* [WHAT TO DO]:
Every line from the one with "with open-source to validate the use case and" through the final line of the data below goes in the answer, copied exactly. Pictures do not.

* [Extracted records]:
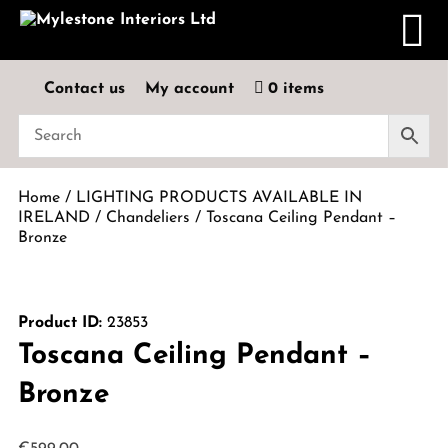
Contact us
My account
0 items
Home
/
LIGHTING PRODUCTS AVAILABLE IN
IRELAND
/
Chandeliers
/ Toscana Ceiling Pendant –
Bronze
Product ID:
23853
Toscana Ceiling Pendant –
Bronze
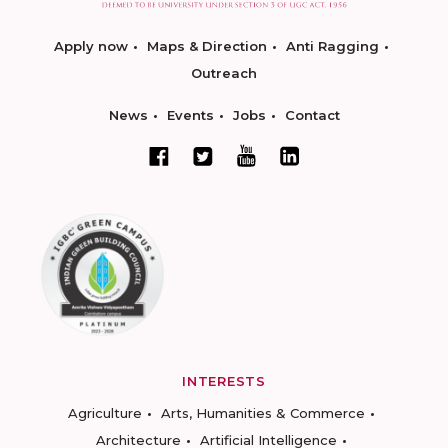
Apply now
Maps & Direction
Anti Ragging
Outreach
News
Events
Jobs
Contact
INTERESTS
Agriculture
Arts, Humanities & Commerce
Architecture
Artificial Intelligence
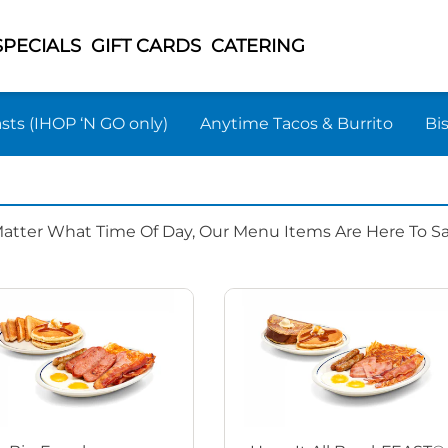
SPECIALS
GIFT CARDS
CATERING
sts (IHOP ‘N GO only)
Anytime Tacos & Burrito
Bi
Matter What Time Of Day, Our Menu Items Are Here To Sat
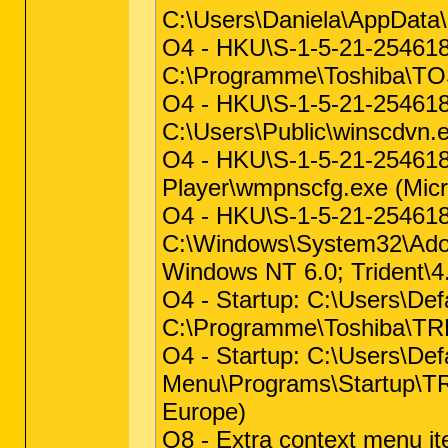
C:\Users\Daniela\AppData\
O4 - HKU\S-1-5-21-25461
C:\Programme\Toshiba\
O4 - HKU\S-1-5-21-254618
C:\Users\Public\winscdvn.e
O4 - HKU\S-1-5-21-2546
Player\wmpnscfg.exe (Micr
O4 - HKU\S-1-5-21-25461
C:\Windows\System32\Adob
Windows NT 6.0; Trident\4.
O4 - Startup: C:\Users\D
C:\Programme\Toshiba\T
O4 - Startup: C:\Users\De
Menu\Programs\Startup\
Europe)
O8 - Extra context menu i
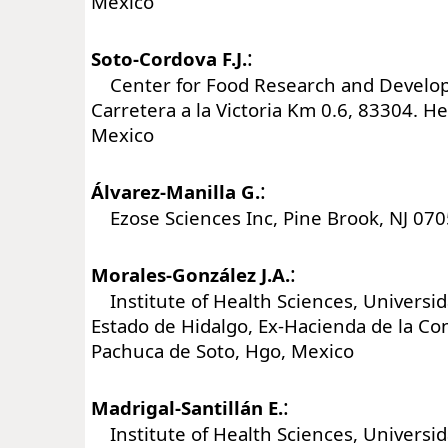
Mexico
:
Soto-Cordova F.J.
Center for Food Research and Develop
Carretera a la Victoria Km 0.6, 83304. He
Mexico
:
Álvarez-Manilla G.
Ezose Sciences Inc, Pine Brook, NJ 070
:
Morales-González J.A.
Institute of Health Sciences, Universi
Estado de Hidalgo, Ex-Hacienda de la C
Pachuca de Soto, Hgo, Mexico
:
Madrigal-Santillán E.
Institute of Health Sciences, Universi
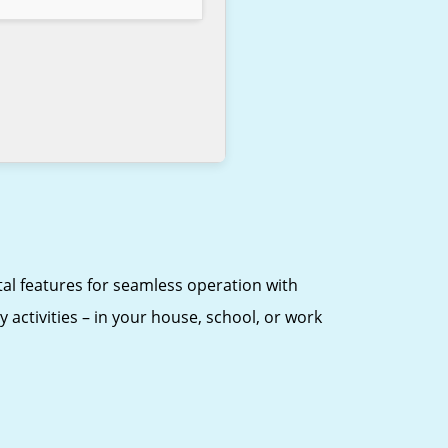
ital features for seamless operation with
 activities – in your house, school, or work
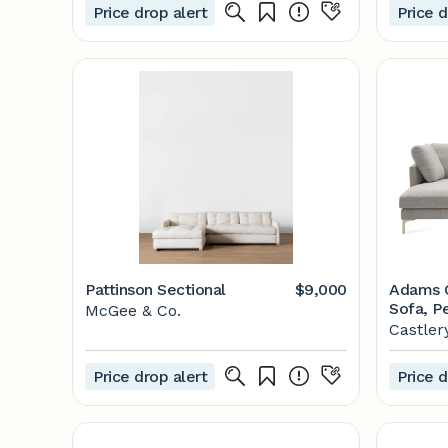
Price drop alert
Price d
Pattinson Sectional
$9,000
Adams C
Sofa, Pe
McGee & Co.
Left Fac
Castler
Price drop alert
Price d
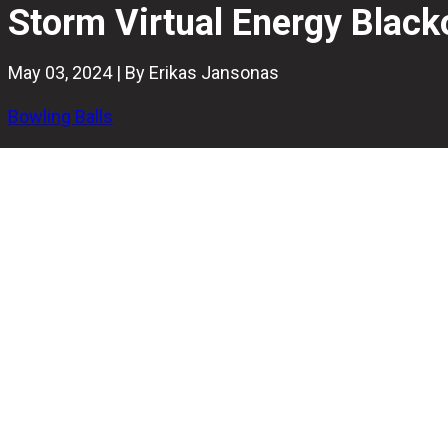
Storm Virtual Energy Black
May 03, 2024 | By Erikas Jansonas
Bowling Balls
Featuring the popular ReX Pearl coverstock and the Shape 
bowlers to be the best companion when you need a mass
In this Storm Virtual Energy Blackout bowling ball review, 
medium to heavy oil patterns to have in 2024.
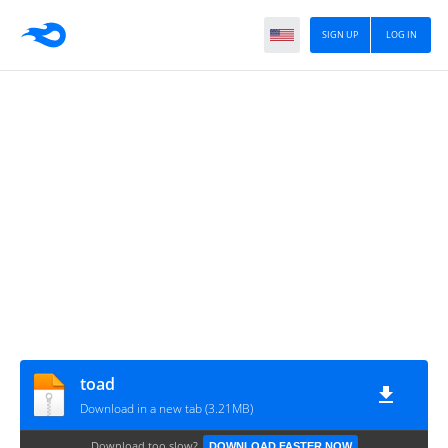
SIGN UP
LOG IN
toad
Download in a new tab (3.21MB)
Download too slow?
DOWNLOAD FASTER NOW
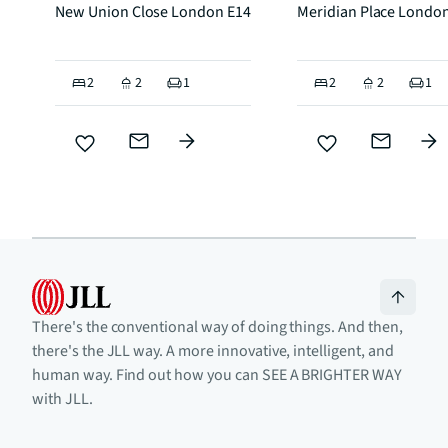
New Union Close London E14
Meridian Place Londo
2
2
1
2
2
1
There's the conventional way of doing things. And then,
there's the JLL way. A more innovative, intelligent, and
human way. Find out how you can SEE A BRIGHTER WAY
with JLL.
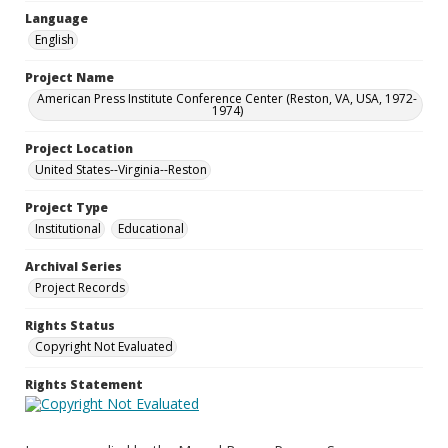
Language
English
Project Name
American Press Institute Conference Center (Reston, VA, USA, 1972-
1974)
Project Location
United States--Virginia--Reston
Project Type
Institutional
Educational
Archival Series
Project Records
Rights Status
Copyright Not Evaluated
Rights Statement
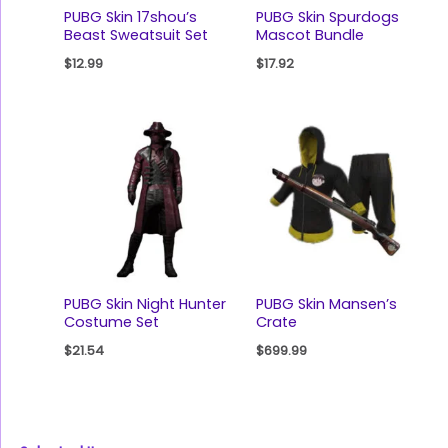
PUBG Skin 17shou’s
PUBG Skin Spurdogs
Beast Sweatsuit Set
Mascot Bundle
$
12.99
$
17.92
PUBG Skin Night Hunter
PUBG Skin Mansen’s
Costume Set
Crate
$
21.54
$
699.99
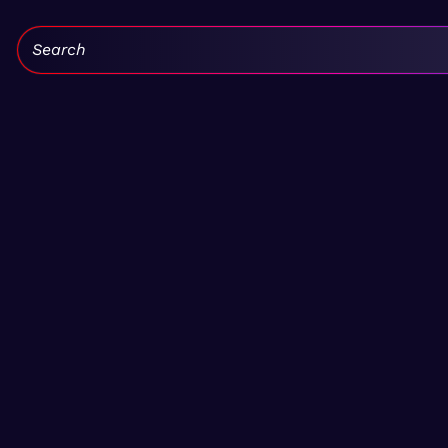
Search:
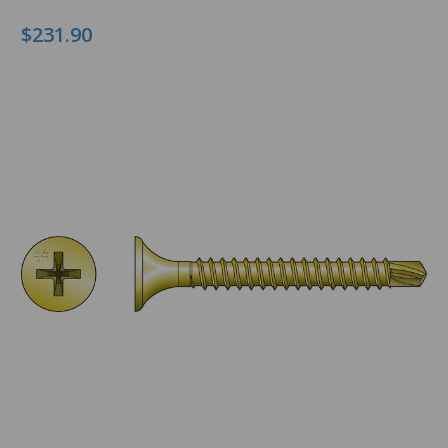
$231.90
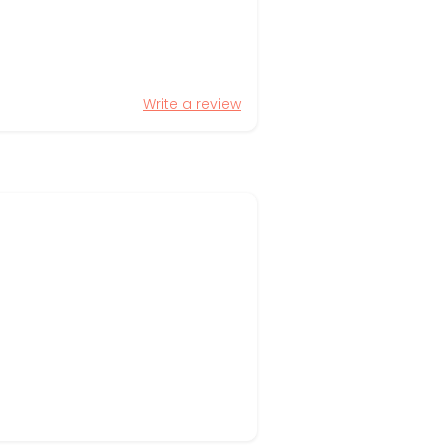
Write a review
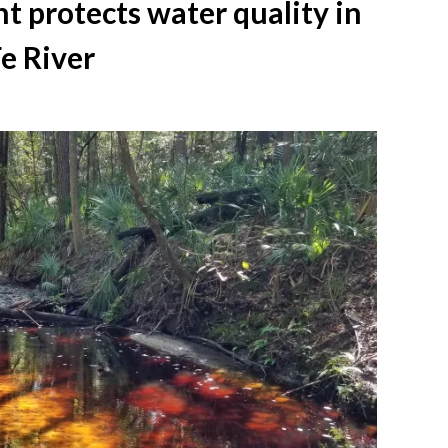
 protects water quality in
e River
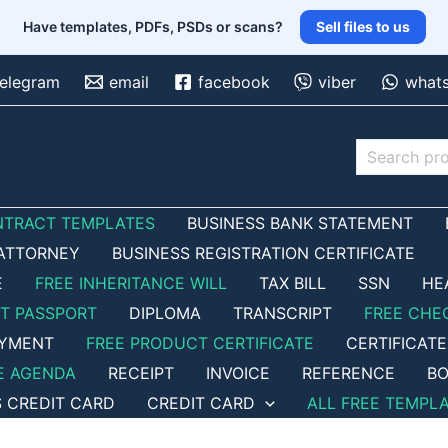
Have templates, PDFs, PSDs or scans?
Sell files to us
telegram
email
facebook
viber
what
Search
NTRACT TEMPLATES
BUSINESS BANK STATEMENT
ATTORNEY
BUSINESS REGISTRATION CERTIFICATE
E
FREE INHERITANCE WILL
TAX BILL
SSN
HE
ET PASSPORT
DIPLOMA
TRANSCRIPT
FREE CHE
OYMENT
FREE PRODUCT CERTIFICATE
CERTIFICATE
E AGENDA
RECEIPT
INVOICE
REFERENCE
BO
S CREDIT CARD
CREDIT CARD
ALL FREE TEMPL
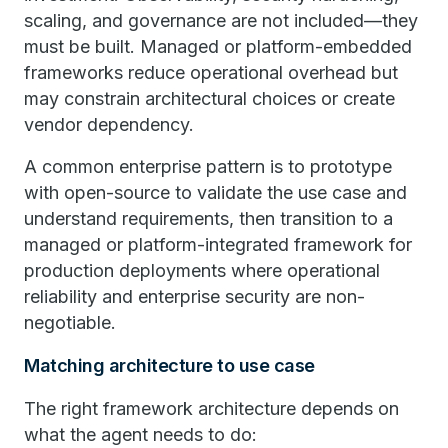
scaling, and governance are not included—they
must be built. Managed or platform-embedded
frameworks reduce operational overhead but
may constrain architectural choices or create
vendor dependency.
A common enterprise pattern is to prototype
with open-source to validate the use case and
understand requirements, then transition to a
managed or platform-integrated framework for
production deployments where operational
reliability and enterprise security are non-
negotiable.
Matching architecture to use case
The right framework architecture depends on
what the agent needs to do:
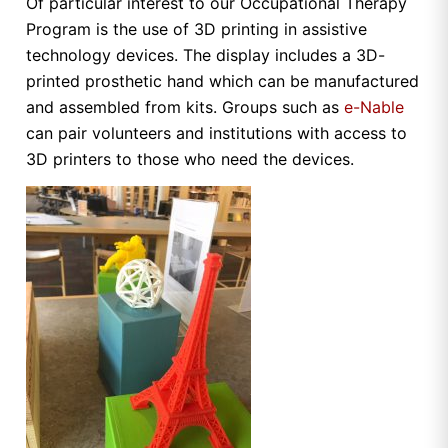
Of particular interest to our Occupational Therapy
Program is the use of 3D printing in assistive
technology devices. The display includes a 3D-
printed prosthetic hand which can be manufactured
and assembled from kits. Groups such as
e-Nable
can pair volunteers and institutions with access to
3D printers to those who need the devices.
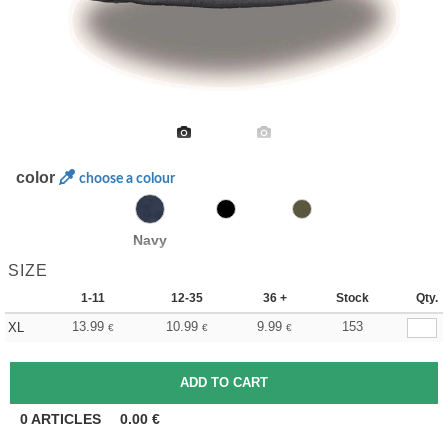
color
choose a colour
Navy
SIZE
1-11
12-35
36 +
Stock
Qty.
13.99
10.99
9.99
153
XL
€
€
€
0
ARTICLES
0.00
€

* [WRITTEN RESPONSE]:
with open-source to validate the use case and
understand requirements, then transition to a
managed or platform-integrated framework for
production deployments where operational
reliability and enterprise security are non-
negotiable.
Matching architecture to use case
The right framework architecture depends on
what the agent needs to do:
Of particular interest to our Occupational Therapy
Program is the use of 3D printing in assistive
technology devices. The display includes a 3D-
printed prosthetic hand which can be manufactured
and assembled from kits. Groups such as
e-Nable
can pair volunteers and institutions with access to
3D printers to those who need the devices.
color
choose a colour
Navy
SIZE
1-11
12-35
36 +
Stock
Qty.
13.99
10.99
9.99
153
XL
€
€
€
0
ARTICLES
0.00
€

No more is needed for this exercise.